In the US a chemical used as a strong laxative is put in pancake syrup. Likewise a form of sugar called Fructose which is also bad for the liver.
Even ordinary cabbage can kill people as it has significant effect on warfrin.
Did you know that most fruit pits contain cyanide as do quite a number of other plants. Which means that there are ways they have to be prepared.
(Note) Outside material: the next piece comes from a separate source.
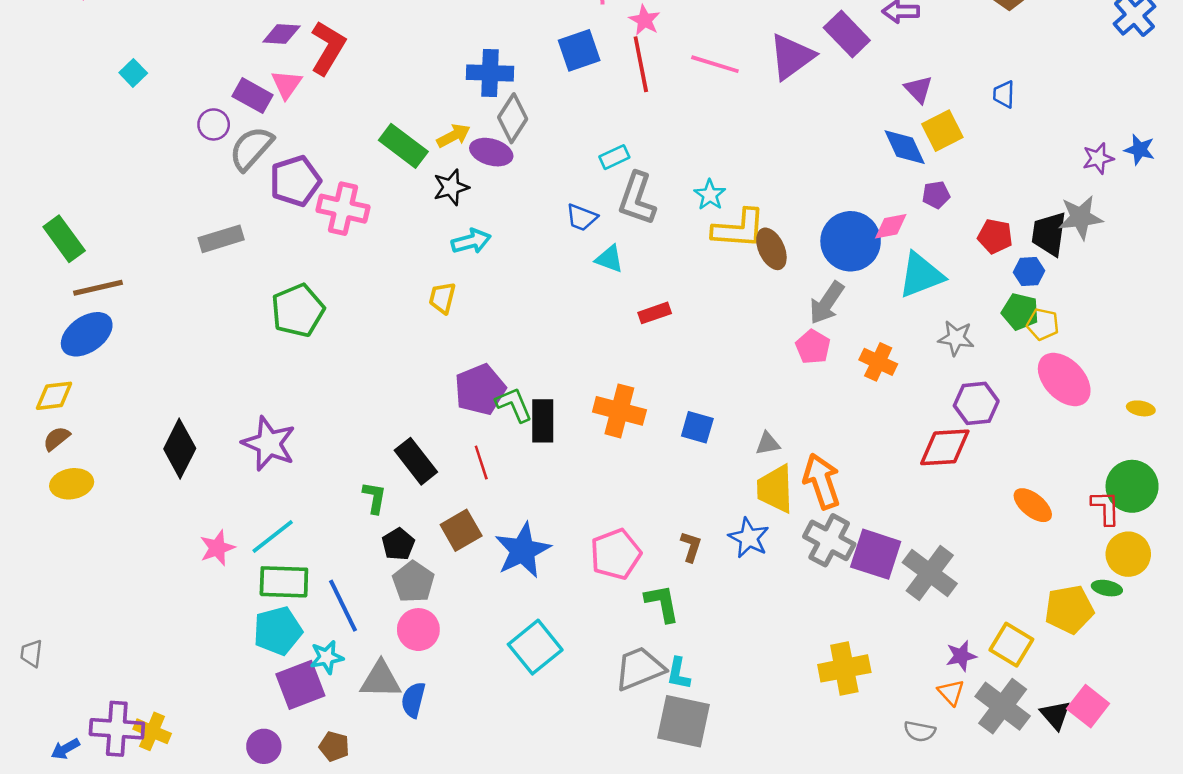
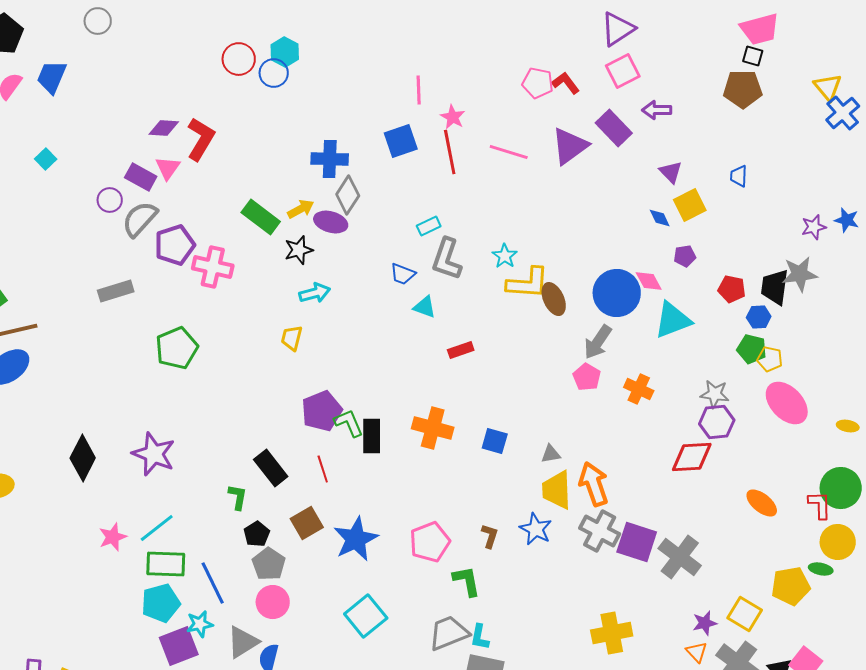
blue diamond: (905, 147) -> (660, 218), size x0.6
pink diamond: (891, 226) -> (649, 281), turned 72
gray star: (956, 338) -> (715, 394), moved
gray triangle: (381, 680) -> (243, 642), turned -33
Red kidney beans, cassava/yuca and several others vegetable foods will kill you. With some like ruhbarb and potatoes it’s the green roots and leaves with others it’s the tubers. And others like tomatoes it’s all but the fruit. Other plants like the seemingly everlasting weed “Jerusalem Artichokes” contain things like inulin, that can be really bad for your guts if you don’t cook them.
As for proteins as poisons, like most proteins they generally depolarise and become useless / non lethal simply by cooking in boiling water for around ten minutes (why kidney and other pulses should have warnings on the packets).
The two classic example of proteins changing are eggs when you boil them and milk forming a natural plastic “casin” when heated up with an acids like vinegar something we also call cheese.
I won’t go through “by what route” but injection, ingestion, and inhalation are three of several different routes into the body.
We already have “alpha fold” finding viable proteins but we can’t screen even a fraction of them because we’ve not found a way to determine what they might do, in any given species, let alone predict which will be poisonous.
And this is where we crash into the major problem with Current AI LLM and ML Systems. That is even within narrow bounds of the “known” they can not really tell us very much.